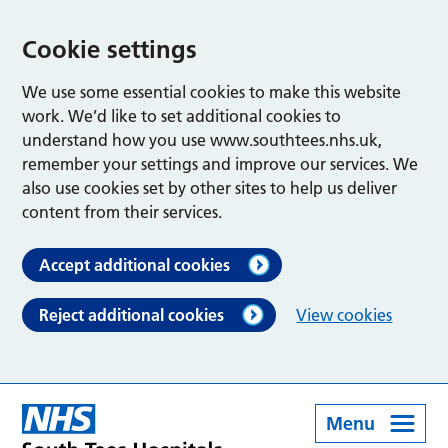
Cookie settings
We use some essential cookies to make this website
work. We’d like to set additional cookies to
understand how you use www.southtees.nhs.uk,
remember your settings and improve our services. We
also use cookies set by other sites to help us deliver
content from their services.
Accept additional cookies
Reject additional cookies
View cookies
Menu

# WHAT THIS TASK INVOLVES
Leave the pictures out and output the rest of the data word for word.

# SOLUTION FOR THIS EXERCISE
Cookie settings
We use some essential cookies to make this website
work. We’d like to set additional cookies to
understand how you use www.southtees.nhs.uk,
remember your settings and improve our services. We
also use cookies set by other sites to help us deliver
content from their services.
Accept additional cookies
Reject additional cookies
View cookies
Menu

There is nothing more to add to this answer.